• What you will do
The answer must give back every line of the data exactly, with no pictures.

Document layout analysis data
[Start of Attachment]
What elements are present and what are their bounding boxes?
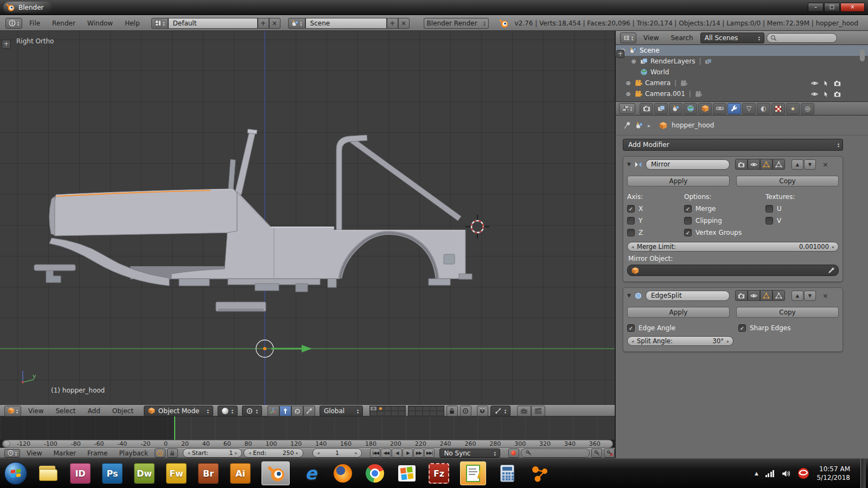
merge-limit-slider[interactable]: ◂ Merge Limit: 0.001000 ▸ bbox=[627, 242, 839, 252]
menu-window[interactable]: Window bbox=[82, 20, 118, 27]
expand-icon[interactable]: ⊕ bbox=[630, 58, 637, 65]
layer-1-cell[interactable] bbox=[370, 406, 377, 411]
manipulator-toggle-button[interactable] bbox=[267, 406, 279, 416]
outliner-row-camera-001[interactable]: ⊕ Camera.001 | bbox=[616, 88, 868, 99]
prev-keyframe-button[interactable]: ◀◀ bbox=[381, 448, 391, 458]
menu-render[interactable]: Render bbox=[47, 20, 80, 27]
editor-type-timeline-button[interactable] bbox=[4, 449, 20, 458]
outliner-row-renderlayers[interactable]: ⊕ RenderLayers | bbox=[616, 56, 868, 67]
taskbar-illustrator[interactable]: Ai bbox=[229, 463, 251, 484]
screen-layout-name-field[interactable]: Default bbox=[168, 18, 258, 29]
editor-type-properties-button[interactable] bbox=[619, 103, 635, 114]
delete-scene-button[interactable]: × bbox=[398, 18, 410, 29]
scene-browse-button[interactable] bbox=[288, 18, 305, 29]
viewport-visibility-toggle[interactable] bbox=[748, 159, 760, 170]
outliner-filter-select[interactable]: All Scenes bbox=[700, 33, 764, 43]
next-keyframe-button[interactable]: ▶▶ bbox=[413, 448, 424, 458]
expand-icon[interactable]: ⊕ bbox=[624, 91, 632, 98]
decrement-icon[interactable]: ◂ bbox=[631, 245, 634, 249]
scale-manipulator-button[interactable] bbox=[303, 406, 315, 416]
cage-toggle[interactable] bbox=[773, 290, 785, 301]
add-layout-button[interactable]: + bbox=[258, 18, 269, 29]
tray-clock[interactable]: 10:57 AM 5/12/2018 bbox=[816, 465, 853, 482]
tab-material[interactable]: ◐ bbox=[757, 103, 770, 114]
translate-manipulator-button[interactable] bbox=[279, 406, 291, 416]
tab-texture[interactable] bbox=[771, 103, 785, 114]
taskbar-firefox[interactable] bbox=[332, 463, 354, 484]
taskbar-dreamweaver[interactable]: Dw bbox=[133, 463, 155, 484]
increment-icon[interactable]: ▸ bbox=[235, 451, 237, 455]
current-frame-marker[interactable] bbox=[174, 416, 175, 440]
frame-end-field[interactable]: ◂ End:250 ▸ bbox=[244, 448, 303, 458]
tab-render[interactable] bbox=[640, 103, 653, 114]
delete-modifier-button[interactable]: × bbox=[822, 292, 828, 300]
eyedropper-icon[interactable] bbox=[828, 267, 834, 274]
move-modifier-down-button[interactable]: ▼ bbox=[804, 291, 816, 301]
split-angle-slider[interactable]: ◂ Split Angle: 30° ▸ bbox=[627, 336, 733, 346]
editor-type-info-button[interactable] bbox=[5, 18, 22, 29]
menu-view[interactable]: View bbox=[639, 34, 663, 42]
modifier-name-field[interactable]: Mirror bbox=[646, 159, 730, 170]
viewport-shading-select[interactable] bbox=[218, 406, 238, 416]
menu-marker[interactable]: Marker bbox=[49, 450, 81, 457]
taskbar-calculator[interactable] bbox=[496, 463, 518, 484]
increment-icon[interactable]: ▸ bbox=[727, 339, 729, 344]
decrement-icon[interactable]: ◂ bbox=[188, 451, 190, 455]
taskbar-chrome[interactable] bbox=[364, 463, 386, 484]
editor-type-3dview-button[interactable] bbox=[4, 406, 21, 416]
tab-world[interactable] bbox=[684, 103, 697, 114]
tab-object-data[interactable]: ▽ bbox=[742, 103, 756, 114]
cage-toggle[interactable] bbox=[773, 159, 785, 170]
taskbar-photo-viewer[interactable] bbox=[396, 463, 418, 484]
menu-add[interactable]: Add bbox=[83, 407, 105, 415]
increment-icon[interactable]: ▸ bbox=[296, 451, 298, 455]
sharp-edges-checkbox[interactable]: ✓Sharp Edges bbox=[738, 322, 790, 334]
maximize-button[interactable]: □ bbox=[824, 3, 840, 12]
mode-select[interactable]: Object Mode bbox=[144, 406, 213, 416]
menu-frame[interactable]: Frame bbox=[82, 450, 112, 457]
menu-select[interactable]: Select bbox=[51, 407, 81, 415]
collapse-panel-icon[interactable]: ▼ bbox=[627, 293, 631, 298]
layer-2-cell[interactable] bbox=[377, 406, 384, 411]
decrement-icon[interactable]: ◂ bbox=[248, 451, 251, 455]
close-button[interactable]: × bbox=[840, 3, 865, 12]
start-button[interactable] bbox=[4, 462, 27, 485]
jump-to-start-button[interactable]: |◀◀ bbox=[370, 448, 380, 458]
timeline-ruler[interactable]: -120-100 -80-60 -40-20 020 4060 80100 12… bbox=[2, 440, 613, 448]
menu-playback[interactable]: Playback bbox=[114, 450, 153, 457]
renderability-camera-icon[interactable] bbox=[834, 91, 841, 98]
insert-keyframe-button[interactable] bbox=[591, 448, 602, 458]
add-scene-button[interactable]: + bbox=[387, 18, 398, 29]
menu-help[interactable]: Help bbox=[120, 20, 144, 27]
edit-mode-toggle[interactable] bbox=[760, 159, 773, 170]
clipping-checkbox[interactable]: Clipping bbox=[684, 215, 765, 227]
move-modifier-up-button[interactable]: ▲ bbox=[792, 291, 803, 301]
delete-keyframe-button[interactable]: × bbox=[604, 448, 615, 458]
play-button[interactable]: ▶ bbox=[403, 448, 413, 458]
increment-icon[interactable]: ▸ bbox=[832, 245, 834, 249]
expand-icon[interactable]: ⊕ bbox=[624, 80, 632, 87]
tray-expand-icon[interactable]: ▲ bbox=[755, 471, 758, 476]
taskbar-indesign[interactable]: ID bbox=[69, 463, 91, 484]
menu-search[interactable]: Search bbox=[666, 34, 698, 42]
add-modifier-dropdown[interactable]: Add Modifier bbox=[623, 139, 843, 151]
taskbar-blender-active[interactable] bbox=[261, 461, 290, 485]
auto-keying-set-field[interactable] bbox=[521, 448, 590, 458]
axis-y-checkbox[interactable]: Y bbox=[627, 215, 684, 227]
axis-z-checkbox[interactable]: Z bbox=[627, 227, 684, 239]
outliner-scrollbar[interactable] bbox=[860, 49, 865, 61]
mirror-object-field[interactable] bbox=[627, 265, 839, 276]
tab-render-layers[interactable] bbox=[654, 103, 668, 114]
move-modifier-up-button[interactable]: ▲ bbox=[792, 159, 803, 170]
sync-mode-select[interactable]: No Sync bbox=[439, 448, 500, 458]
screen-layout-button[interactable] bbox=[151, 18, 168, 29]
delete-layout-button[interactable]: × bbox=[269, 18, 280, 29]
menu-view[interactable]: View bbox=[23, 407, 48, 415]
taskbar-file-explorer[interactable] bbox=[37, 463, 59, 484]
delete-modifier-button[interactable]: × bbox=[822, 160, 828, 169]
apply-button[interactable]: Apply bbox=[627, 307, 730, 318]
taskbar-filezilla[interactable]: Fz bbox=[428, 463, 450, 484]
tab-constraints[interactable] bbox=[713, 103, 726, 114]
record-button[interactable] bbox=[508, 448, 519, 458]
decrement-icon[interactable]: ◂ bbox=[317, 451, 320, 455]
[End of Attachment]
• Output of the exercise
What elements are present and what are their bounding boxes?
merge-limit-slider[interactable]: ◂ Merge Limit: 0.001000 ▸ bbox=[627, 242, 839, 252]
menu-window[interactable]: Window bbox=[82, 20, 118, 27]
expand-icon[interactable]: ⊕ bbox=[630, 58, 637, 65]
layer-1-cell[interactable] bbox=[370, 406, 377, 411]
manipulator-toggle-button[interactable] bbox=[267, 406, 279, 416]
outliner-row-camera-001[interactable]: ⊕ Camera.001 | bbox=[616, 88, 868, 99]
prev-keyframe-button[interactable]: ◀◀ bbox=[381, 448, 391, 458]
menu-render[interactable]: Render bbox=[47, 20, 80, 27]
editor-type-timeline-button[interactable] bbox=[4, 449, 20, 458]
outliner-row-renderlayers[interactable]: ⊕ RenderLayers | bbox=[616, 56, 868, 67]
taskbar-illustrator[interactable]: Ai bbox=[229, 463, 251, 484]
screen-layout-name-field[interactable]: Default bbox=[168, 18, 258, 29]
editor-type-properties-button[interactable] bbox=[619, 103, 635, 114]
delete-scene-button[interactable]: × bbox=[398, 18, 410, 29]
scene-browse-button[interactable] bbox=[288, 18, 305, 29]
viewport-visibility-toggle[interactable] bbox=[748, 159, 760, 170]
outliner-filter-select[interactable]: All Scenes bbox=[700, 33, 764, 43]
next-keyframe-button[interactable]: ▶▶ bbox=[413, 448, 424, 458]
expand-icon[interactable]: ⊕ bbox=[624, 91, 632, 98]
decrement-icon[interactable]: ◂ bbox=[631, 245, 634, 249]
scale-manipulator-button[interactable] bbox=[303, 406, 315, 416]
cage-toggle[interactable] bbox=[773, 290, 785, 301]
add-layout-button[interactable]: + bbox=[258, 18, 269, 29]
tray-clock[interactable]: 10:57 AM 5/12/2018 bbox=[816, 465, 853, 482]
tab-material[interactable]: ◐ bbox=[757, 103, 770, 114]
translate-manipulator-button[interactable] bbox=[279, 406, 291, 416]
tab-texture[interactable] bbox=[771, 103, 785, 114]
taskbar-firefox[interactable] bbox=[332, 463, 354, 484]
taskbar-dreamweaver[interactable]: Dw bbox=[133, 463, 155, 484]
increment-icon[interactable]: ▸ bbox=[235, 451, 237, 455]
current-frame-marker[interactable] bbox=[174, 416, 175, 440]
frame-end-field[interactable]: ◂ End:250 ▸ bbox=[244, 448, 303, 458]
tab-render[interactable] bbox=[640, 103, 653, 114]
delete-modifier-button[interactable]: × bbox=[822, 292, 828, 300]
eyedropper-icon[interactable] bbox=[828, 267, 834, 274]
move-modifier-down-button[interactable]: ▼ bbox=[804, 291, 816, 301]
split-angle-slider[interactable]: ◂ Split Angle: 30° ▸ bbox=[627, 336, 733, 346]
editor-type-info-button[interactable] bbox=[5, 18, 22, 29]
menu-view[interactable]: View bbox=[639, 34, 663, 42]
modifier-name-field[interactable]: Mirror bbox=[646, 159, 730, 170]
viewport-shading-select[interactable] bbox=[218, 406, 238, 416]
menu-marker[interactable]: Marker bbox=[49, 450, 81, 457]
taskbar-calculator[interactable] bbox=[496, 463, 518, 484]
increment-icon[interactable]: ▸ bbox=[727, 339, 729, 344]
decrement-icon[interactable]: ◂ bbox=[188, 451, 190, 455]
taskbar-chrome[interactable] bbox=[364, 463, 386, 484]
editor-type-3dview-button[interactable] bbox=[4, 406, 21, 416]
tab-world[interactable] bbox=[684, 103, 697, 114]
tab-object-data[interactable]: ▽ bbox=[742, 103, 756, 114]
cage-toggle[interactable] bbox=[773, 159, 785, 170]
taskbar-photo-viewer[interactable] bbox=[396, 463, 418, 484]
menu-add[interactable]: Add bbox=[83, 407, 105, 415]
increment-icon[interactable]: ▸ bbox=[296, 451, 298, 455]
sharp-edges-checkbox[interactable]: ✓Sharp Edges bbox=[738, 322, 790, 334]
maximize-button[interactable]: □ bbox=[824, 3, 840, 12]
mode-select[interactable]: Object Mode bbox=[144, 406, 213, 416]
menu-frame[interactable]: Frame bbox=[82, 450, 112, 457]
menu-select[interactable]: Select bbox=[51, 407, 81, 415]
collapse-panel-icon[interactable]: ▼ bbox=[627, 293, 631, 298]
layer-2-cell[interactable] bbox=[377, 406, 384, 411]
decrement-icon[interactable]: ◂ bbox=[248, 451, 251, 455]
close-button[interactable]: × bbox=[840, 3, 865, 12]
start-button[interactable] bbox=[4, 462, 27, 485]
jump-to-start-button[interactable]: |◀◀ bbox=[370, 448, 380, 458]
timeline-ruler[interactable]: -120-100 -80-60 -40-20 020 4060 80100 12… bbox=[2, 440, 613, 448]
menu-playback[interactable]: Playback bbox=[114, 450, 153, 457]
renderability-camera-icon[interactable] bbox=[834, 91, 841, 98]
insert-keyframe-button[interactable] bbox=[591, 448, 602, 458]
add-scene-button[interactable]: + bbox=[387, 18, 398, 29]
menu-help[interactable]: Help bbox=[120, 20, 144, 27]
edit-mode-toggle[interactable] bbox=[760, 159, 773, 170]
clipping-checkbox[interactable]: Clipping bbox=[684, 215, 765, 227]
move-modifier-up-button[interactable]: ▲ bbox=[792, 291, 803, 301]
delete-keyframe-button[interactable]: × bbox=[604, 448, 615, 458]
play-button[interactable]: ▶ bbox=[403, 448, 413, 458]
increment-icon[interactable]: ▸ bbox=[832, 245, 834, 249]
expand-icon[interactable]: ⊕ bbox=[624, 80, 632, 87]
tray-expand-icon[interactable]: ▲ bbox=[755, 471, 758, 476]
taskbar-indesign[interactable]: ID bbox=[69, 463, 91, 484]
menu-search[interactable]: Search bbox=[666, 34, 698, 42]
add-modifier-dropdown[interactable]: Add Modifier bbox=[623, 139, 843, 151]
taskbar-blender-active[interactable] bbox=[261, 461, 290, 485]
auto-keying-set-field[interactable] bbox=[521, 448, 590, 458]
axis-y-checkbox[interactable]: Y bbox=[627, 215, 684, 227]
axis-z-checkbox[interactable]: Z bbox=[627, 227, 684, 239]
outliner-scrollbar[interactable] bbox=[860, 49, 865, 61]
mirror-object-field[interactable] bbox=[627, 265, 839, 276]
tab-render-layers[interactable] bbox=[654, 103, 668, 114]
move-modifier-up-button[interactable]: ▲ bbox=[792, 159, 803, 170]
sync-mode-select[interactable]: No Sync bbox=[439, 448, 500, 458]
screen-layout-button[interactable] bbox=[151, 18, 168, 29]
delete-layout-button[interactable]: × bbox=[269, 18, 280, 29]
menu-view[interactable]: View bbox=[23, 407, 48, 415]
taskbar-file-explorer[interactable] bbox=[37, 463, 59, 484]
delete-modifier-button[interactable]: × bbox=[822, 160, 828, 169]
apply-button[interactable]: Apply bbox=[627, 307, 730, 318]
taskbar-filezilla[interactable]: Fz bbox=[428, 463, 450, 484]
tab-constraints[interactable] bbox=[713, 103, 726, 114]
record-button[interactable] bbox=[508, 448, 519, 458]
decrement-icon[interactable]: ◂ bbox=[317, 451, 320, 455]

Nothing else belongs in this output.